== Records shown ==
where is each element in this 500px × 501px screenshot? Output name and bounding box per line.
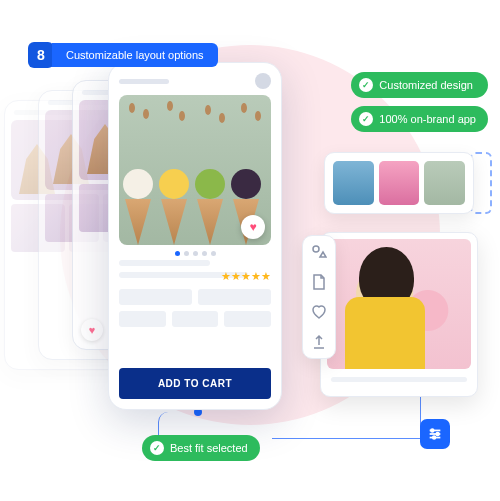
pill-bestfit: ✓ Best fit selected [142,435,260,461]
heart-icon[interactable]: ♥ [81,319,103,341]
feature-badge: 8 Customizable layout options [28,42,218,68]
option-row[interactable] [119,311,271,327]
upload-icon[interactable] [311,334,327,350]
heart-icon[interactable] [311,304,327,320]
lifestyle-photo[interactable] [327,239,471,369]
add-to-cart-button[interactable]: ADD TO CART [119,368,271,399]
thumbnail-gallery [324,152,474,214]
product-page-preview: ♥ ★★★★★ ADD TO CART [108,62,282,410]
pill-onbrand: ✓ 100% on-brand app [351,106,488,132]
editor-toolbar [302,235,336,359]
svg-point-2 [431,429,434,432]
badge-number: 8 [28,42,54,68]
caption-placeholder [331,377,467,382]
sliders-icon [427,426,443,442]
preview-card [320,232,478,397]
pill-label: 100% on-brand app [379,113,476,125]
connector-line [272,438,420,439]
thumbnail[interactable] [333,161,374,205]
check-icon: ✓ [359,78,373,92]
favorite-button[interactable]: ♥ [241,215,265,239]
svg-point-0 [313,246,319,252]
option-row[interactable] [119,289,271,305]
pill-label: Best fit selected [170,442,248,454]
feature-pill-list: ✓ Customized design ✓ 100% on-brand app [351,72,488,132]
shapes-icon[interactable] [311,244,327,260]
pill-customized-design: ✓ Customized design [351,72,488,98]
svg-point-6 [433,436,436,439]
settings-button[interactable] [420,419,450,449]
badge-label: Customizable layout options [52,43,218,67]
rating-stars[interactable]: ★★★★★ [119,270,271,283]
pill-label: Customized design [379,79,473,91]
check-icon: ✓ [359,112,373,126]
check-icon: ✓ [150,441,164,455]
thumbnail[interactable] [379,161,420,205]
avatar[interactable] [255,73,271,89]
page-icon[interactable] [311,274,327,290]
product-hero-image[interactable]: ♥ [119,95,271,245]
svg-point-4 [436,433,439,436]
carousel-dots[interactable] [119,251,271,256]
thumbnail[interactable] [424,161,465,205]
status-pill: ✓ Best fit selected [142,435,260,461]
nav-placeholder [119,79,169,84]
===
▶ **Try it**
Output the listing above in full and exactly, with pictures excluded.

▶ **Task answer**
where is each element in this 500px × 501px screenshot? Output name and bounding box per line.
pill-bestfit: ✓ Best fit selected [142,435,260,461]
heart-icon[interactable]: ♥ [81,319,103,341]
feature-badge: 8 Customizable layout options [28,42,218,68]
option-row[interactable] [119,311,271,327]
upload-icon[interactable] [311,334,327,350]
heart-icon[interactable] [311,304,327,320]
lifestyle-photo[interactable] [327,239,471,369]
add-to-cart-button[interactable]: ADD TO CART [119,368,271,399]
thumbnail-gallery [324,152,474,214]
product-page-preview: ♥ ★★★★★ ADD TO CART [108,62,282,410]
pill-onbrand: ✓ 100% on-brand app [351,106,488,132]
editor-toolbar [302,235,336,359]
svg-point-2 [431,429,434,432]
badge-number: 8 [28,42,54,68]
caption-placeholder [331,377,467,382]
sliders-icon [427,426,443,442]
preview-card [320,232,478,397]
pill-label: 100% on-brand app [379,113,476,125]
connector-line [272,438,420,439]
thumbnail[interactable] [333,161,374,205]
check-icon: ✓ [359,78,373,92]
favorite-button[interactable]: ♥ [241,215,265,239]
svg-point-0 [313,246,319,252]
option-row[interactable] [119,289,271,305]
pill-label: Best fit selected [170,442,248,454]
feature-pill-list: ✓ Customized design ✓ 100% on-brand app [351,72,488,132]
shapes-icon[interactable] [311,244,327,260]
pill-customized-design: ✓ Customized design [351,72,488,98]
svg-point-6 [433,436,436,439]
settings-button[interactable] [420,419,450,449]
badge-label: Customizable layout options [52,43,218,67]
rating-stars[interactable]: ★★★★★ [119,270,271,283]
pill-label: Customized design [379,79,473,91]
check-icon: ✓ [359,112,373,126]
check-icon: ✓ [150,441,164,455]
thumbnail[interactable] [379,161,420,205]
avatar[interactable] [255,73,271,89]
page-icon[interactable] [311,274,327,290]
product-hero-image[interactable]: ♥ [119,95,271,245]
svg-point-4 [436,433,439,436]
carousel-dots[interactable] [119,251,271,256]
thumbnail[interactable] [424,161,465,205]
status-pill: ✓ Best fit selected [142,435,260,461]
nav-placeholder [119,79,169,84]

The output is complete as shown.